PROBLEM REQUIREMENTS:
Reproduce the records below exactly, leaving out any pictures.
==========
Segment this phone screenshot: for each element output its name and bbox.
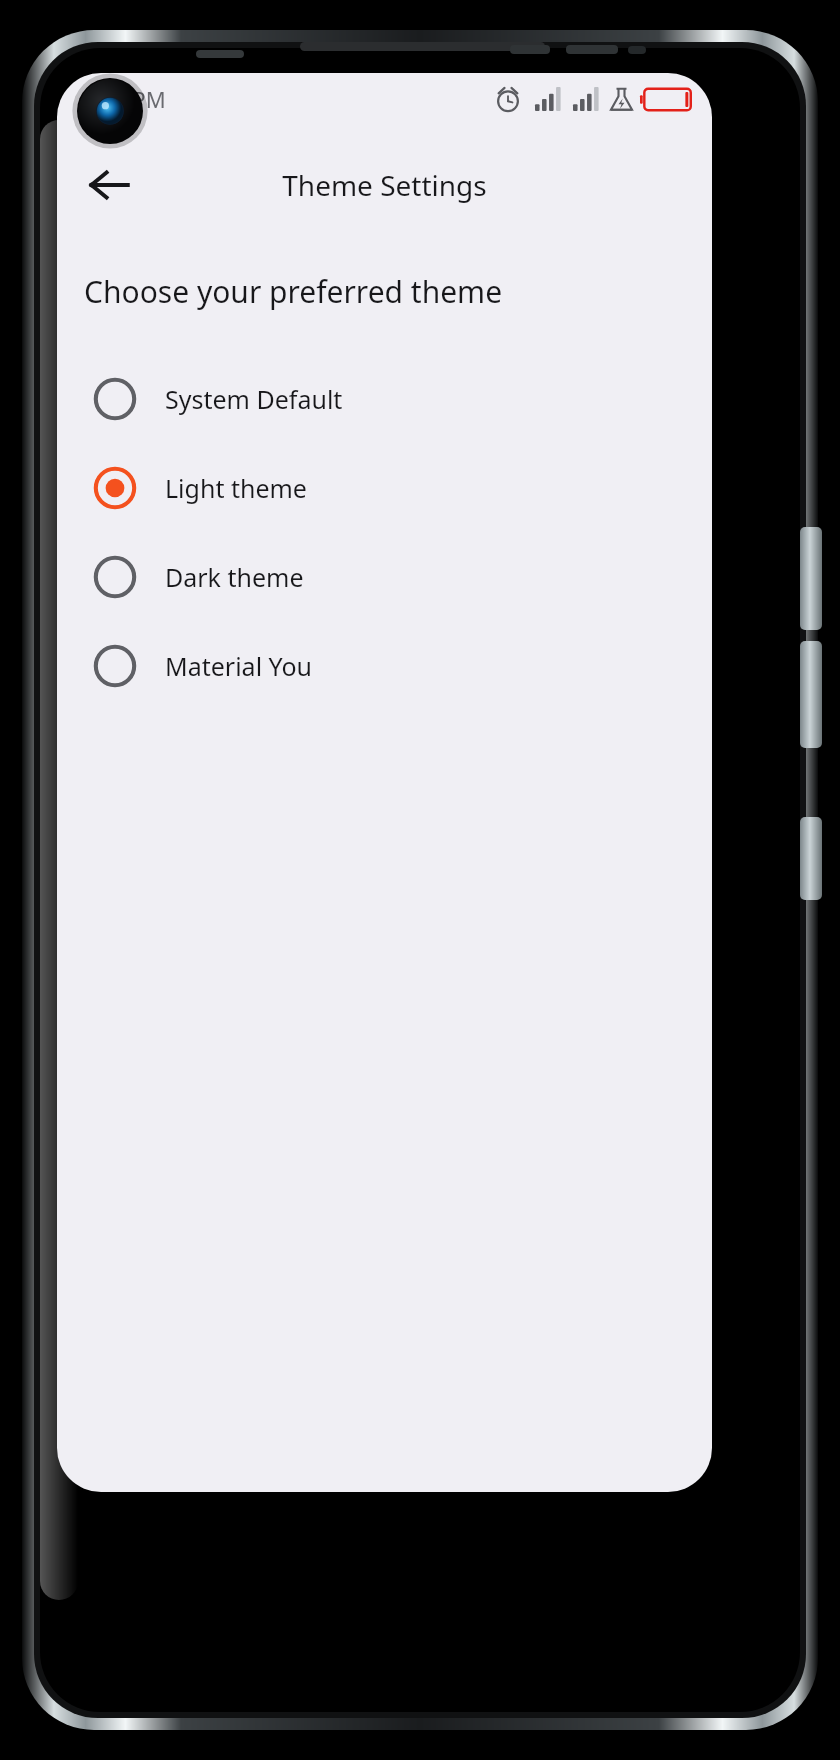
button[interactable]: Back (73, 149, 145, 221)
button[interactable]: Light theme (57, 443, 712, 532)
staticText: Choose your preferred theme (84, 271, 503, 312)
staticText: Light theme (165, 471, 307, 505)
staticText: System Default (165, 382, 343, 416)
button[interactable]: System Default (57, 354, 712, 443)
staticText: 9:41 PM (83, 84, 166, 114)
staticText: Theme Settings (282, 166, 487, 204)
staticText: Material You (165, 649, 313, 683)
button[interactable]: Material You (57, 621, 712, 710)
button[interactable]: Dark theme (57, 532, 712, 621)
staticText: Dark theme (165, 560, 304, 594)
==========
PROBLEM SOLUTION:
Segment this phone screenshot: for each element output its name and bbox.
button[interactable]: Back (73, 149, 145, 221)
button[interactable]: Light theme (57, 443, 712, 532)
staticText: Choose your preferred theme (84, 271, 503, 312)
staticText: Light theme (165, 471, 307, 505)
staticText: System Default (165, 382, 343, 416)
button[interactable]: System Default (57, 354, 712, 443)
staticText: 9:41 PM (83, 84, 166, 114)
staticText: Theme Settings (282, 166, 487, 204)
staticText: Material You (165, 649, 313, 683)
button[interactable]: Material You (57, 621, 712, 710)
button[interactable]: Dark theme (57, 532, 712, 621)
staticText: Dark theme (165, 560, 304, 594)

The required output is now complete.